Supernus’ Balance Sheet is Impressive
Supernus has said that it is paying the upfront $300 million for the US WorldMeds acquisition out of cash, which is certainly suggestive of balance sheet strength before even taking a look at the numbers. At the end of Q1 2020, Supernus reported having nearly $1.2 billion in assets against just $576 million in liabilities. Supernus should be adding about $200 million per year to its cash pile at the 2019 rate with the acquisition factored in, so the company will have no trouble covering the additional $230 million in potential commercial milestone payments to US WorldMeds.
Supernus looks Undervalued on both an Earnings and Sales Basis After Factoring in the Acquisition
Based on current analyst estimates, Supernus looks roughly fairly valued based on the next 3 years’ worth of earnings and somewhat undervalued based on sales over that same time period.
Figure 5: Supernus Earnings and Sales Estimates (Source: Seeking Alpha)
These estimates looked conservative even pre-acquisition, and it’s clear that none of them factors in the acquisition of the US WorldMeds’ CNS portfolio at all. Sales were set to grow over at least the next 3 years before the Trokendi XR patent cliff and Supernus is expected to remain profitable throughout, albeit maybe narrowly during some of that time.
Based on Supernus’ current market cap of only about $1.26 billion, I estimated what the company’s earnings and sales ratios could look like over the next few years with the acquisition factored in.
As you can see from Figure 6, both the earnings and sales ratios after factoring in the acquisition are less than half of the 15 P/E and 5 P/S that are commonly considered average. At these levels, Supernus looks substantially undervalued.

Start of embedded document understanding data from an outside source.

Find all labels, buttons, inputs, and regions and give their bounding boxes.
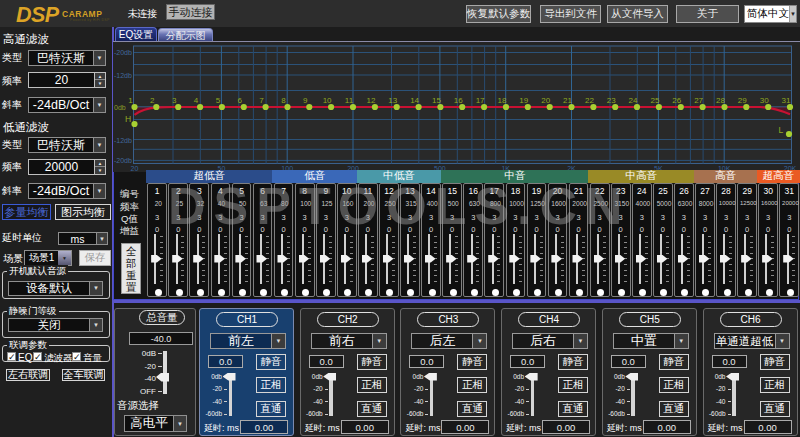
svg-text:11: 11: [345, 96, 354, 105]
svg-text:25: 25: [650, 96, 659, 105]
svg-text:29: 29: [738, 96, 747, 105]
svg-text:24: 24: [629, 96, 638, 105]
svg-text:19: 19: [519, 96, 528, 105]
svg-text:6: 6: [238, 96, 243, 105]
svg-text:L: L: [779, 125, 784, 135]
svg-text:15: 15: [432, 96, 441, 105]
svg-text:1: 1: [128, 96, 133, 105]
svg-text:30: 30: [760, 96, 769, 105]
svg-text:-12db: -12db: [114, 137, 132, 144]
svg-text:8: 8: [281, 96, 286, 105]
svg-text:10: 10: [323, 96, 332, 105]
svg-text:13: 13: [388, 96, 397, 105]
svg-text:20: 20: [541, 96, 550, 105]
svg-text:12: 12: [366, 96, 375, 105]
svg-text:28: 28: [716, 96, 725, 105]
svg-text:4: 4: [194, 96, 199, 105]
svg-text:0db: 0db: [114, 104, 126, 111]
svg-text:23: 23: [607, 96, 616, 105]
svg-text:H: H: [125, 114, 131, 124]
svg-text:27: 27: [694, 96, 703, 105]
svg-text:17: 17: [476, 96, 485, 105]
svg-text:5: 5: [216, 96, 221, 105]
svg-text:18: 18: [498, 96, 507, 105]
svg-text:22: 22: [585, 96, 594, 105]
svg-text:21: 21: [563, 96, 572, 105]
svg-text:14: 14: [410, 96, 419, 105]
svg-text:31: 31: [782, 96, 791, 105]
svg-text:26: 26: [672, 96, 681, 105]
svg-text:3: 3: [172, 96, 177, 105]
svg-text:9: 9: [303, 96, 308, 105]
svg-text:-12db: -12db: [114, 72, 132, 79]
svg-text:-20db: -20db: [114, 157, 132, 164]
svg-text:16: 16: [454, 96, 463, 105]
svg-text:2: 2: [150, 96, 155, 105]
svg-text:-20db: -20db: [114, 49, 132, 56]
svg-text:7: 7: [259, 96, 264, 105]
svg-text:20: 20: [131, 165, 139, 172]
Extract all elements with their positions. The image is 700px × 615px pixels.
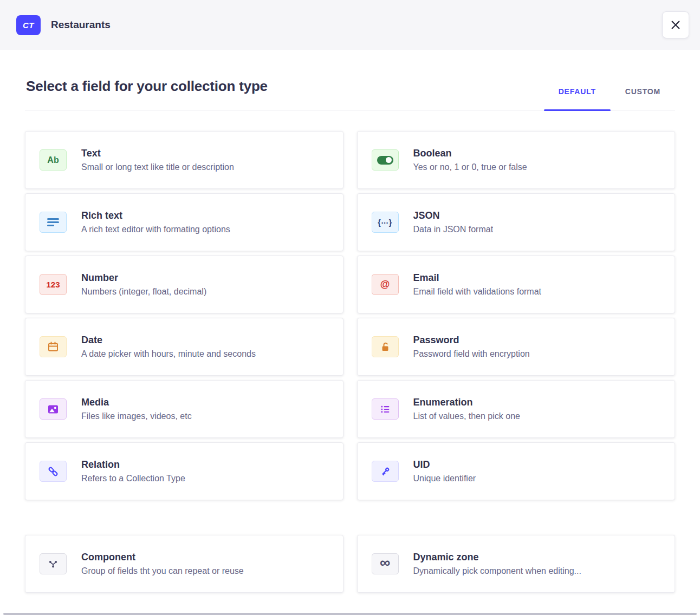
field-card-text: PasswordPassword field with encryption	[413, 335, 530, 359]
field-card-description: Email field with validations format	[413, 287, 542, 297]
page-head: Select a field for your collection type …	[25, 78, 675, 110]
component-icon	[40, 553, 67, 574]
text-icon: Ab	[40, 149, 67, 171]
field-card-title: Date	[81, 335, 256, 346]
field-card-description: Yes or no, 1 or 0, true or false	[413, 162, 527, 172]
field-card-text: TextSmall or long text like title or des…	[81, 148, 234, 172]
json-icon: {⋯}	[372, 212, 399, 233]
field-card-text[interactable]: AbTextSmall or long text like title or d…	[25, 131, 343, 189]
field-card-title: Relation	[81, 459, 185, 470]
tab-custom[interactable]: CUSTOM	[611, 87, 675, 110]
field-card-description: A rich text editor with formating option…	[81, 225, 230, 234]
field-card-email[interactable]: @EmailEmail field with validations forma…	[357, 256, 676, 313]
tabs: DEFAULT CUSTOM	[544, 87, 675, 110]
field-card-text: RelationRefers to a Collection Type	[81, 459, 185, 483]
field-card-text: UIDUnique identifier	[413, 459, 476, 483]
field-card-json[interactable]: {⋯}JSONData in JSON format	[357, 193, 676, 251]
field-card-text: JSONData in JSON format	[413, 210, 494, 234]
field-card-text: DateA date picker with hours, minute and…	[81, 335, 256, 359]
media-icon	[40, 398, 67, 420]
field-card-text: EmailEmail field with validations format	[413, 272, 542, 297]
field-card-text: BooleanYes or no, 1 or 0, true or false	[413, 148, 527, 172]
field-card-description: Files like images, videos, etc	[81, 411, 192, 421]
field-card-text: Rich textA rich text editor with formati…	[81, 210, 230, 234]
field-card-title: Text	[81, 148, 234, 159]
close-button[interactable]	[662, 11, 689, 38]
richtext-icon	[40, 212, 67, 233]
field-card-title: Dynamic zone	[413, 552, 581, 563]
date-icon	[40, 336, 67, 357]
modal-header: CT Restaurants	[0, 0, 700, 50]
field-card-title: UID	[413, 459, 476, 470]
field-card-description: Numbers (integer, float, decimal)	[81, 287, 206, 297]
field-card-relation[interactable]: RelationRefers to a Collection Type	[25, 442, 343, 500]
field-card-title: Password	[413, 335, 530, 346]
field-grid-default: AbTextSmall or long text like title or d…	[25, 131, 675, 500]
field-card-title: Email	[413, 272, 542, 284]
page-title: Select a field for your collection type	[26, 78, 268, 95]
field-grid-advanced: ComponentGroup of fields tht you can rep…	[25, 535, 675, 593]
field-card-text: ComponentGroup of fields tht you can rep…	[81, 552, 244, 576]
field-card-title: Rich text	[81, 210, 230, 221]
dynamiczone-icon: ∞	[372, 553, 399, 574]
field-card-description: Data in JSON format	[413, 225, 494, 234]
field-card-text: MediaFiles like images, videos, etc	[81, 397, 192, 421]
field-card-boolean[interactable]: BooleanYes or no, 1 or 0, true or false	[357, 131, 676, 189]
collection-title: Restaurants	[51, 19, 111, 31]
field-card-title: Number	[81, 272, 206, 284]
field-card-text: NumberNumbers (integer, float, decimal)	[81, 272, 206, 297]
field-card-text: EnumerationList of values, then pick one	[413, 397, 520, 421]
field-card-title: Media	[81, 397, 192, 408]
field-card-component[interactable]: ComponentGroup of fields tht you can rep…	[25, 535, 343, 593]
field-card-description: Small or long text like title or descrip…	[81, 162, 234, 172]
relation-icon	[40, 461, 67, 482]
bottom-divider	[3, 613, 697, 615]
uid-icon	[372, 461, 399, 482]
field-card-description: Group of fields tht you can repeat or re…	[81, 566, 244, 576]
modal-body: Select a field for your collection type …	[0, 78, 700, 593]
field-card-uid[interactable]: UIDUnique identifier	[357, 442, 676, 500]
tab-default[interactable]: DEFAULT	[544, 87, 611, 110]
field-card-description: Unique identifier	[413, 474, 476, 483]
field-card-date[interactable]: DateA date picker with hours, minute and…	[25, 318, 343, 376]
field-card-text: Dynamic zoneDynamically pick component w…	[413, 552, 581, 576]
field-card-dynamiczone[interactable]: ∞Dynamic zoneDynamically pick component …	[357, 535, 676, 593]
field-card-description: Dynamically pick component when editing.…	[413, 566, 581, 576]
field-card-title: JSON	[413, 210, 494, 221]
field-card-richtext[interactable]: Rich textA rich text editor with formati…	[25, 193, 343, 251]
field-card-description: List of values, then pick one	[413, 411, 520, 421]
field-card-password[interactable]: PasswordPassword field with encryption	[357, 318, 676, 376]
field-card-title: Enumeration	[413, 397, 520, 408]
email-icon: @	[372, 274, 399, 295]
field-card-media[interactable]: MediaFiles like images, videos, etc	[25, 380, 343, 438]
field-card-number[interactable]: 123NumberNumbers (integer, float, decima…	[25, 256, 343, 313]
field-card-description: Refers to a Collection Type	[81, 474, 185, 483]
field-card-description: A date picker with hours, minute and sec…	[81, 349, 256, 359]
number-icon: 123	[40, 274, 67, 295]
enumeration-icon	[372, 398, 399, 420]
field-card-title: Component	[81, 552, 244, 563]
boolean-icon	[372, 149, 399, 171]
password-icon	[372, 336, 399, 357]
close-icon	[670, 19, 682, 31]
collection-type-badge: CT	[16, 15, 41, 35]
field-card-enumeration[interactable]: EnumerationList of values, then pick one	[357, 380, 676, 438]
field-card-title: Boolean	[413, 148, 527, 159]
field-card-description: Password field with encryption	[413, 349, 530, 359]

This is also just factoring in 2019 sales and earnings levels for the US WorldMeds portfolio which is likely conservative for at least 2 reasons. First, because of the similarities between Supernus’ and US WorldMeds’ portfolios, there will likely be some expensive savings that will increase the earnings contribution from the US WorldMeds portfolio. Second, by holding the US WorldMeds sales and earnings constant, I am completely ignoring the impact of the apomorphine infusion pump that will hopefully start earning money for the company in 2021.
Of course, getting a CRL for either the apomorphine pump or Supernus’ ADHD treatment would be a tremendous setback and could lead to a decrease in the company’s share price. The downside potential should be somewhat limited from here though, given the company’s strong current cash flow and low earnings multiple.
Supernus has struggled some over the last few years to find a revenue replacement for the upcoming Trokendi XR patent cliff, but the company finally seems to have hit paydirt with its acquisition of US WorldMeds’ CNS portfolio. Supernus looks meaningfully undervalued based on current sales and earnings ratios, but the company has a chance to increase revenue despite the Trokendi XR drop-off through 2 new drugs that will hopefully hit the market by 2021. I own a full position in Supernus and intend to hold it for the next several years as the potential of the acquisition is realized. My fair value estimate for the company is in the $40/share range, well above where it is currently trading.
Disclosure: I am/we are long SUPN. I wrote this article myself, and it expresses my own opinions. I am not receiving compensation for it (other than from Seeking Alpha). I have no business relationship with any company whose stock is mentioned in this article.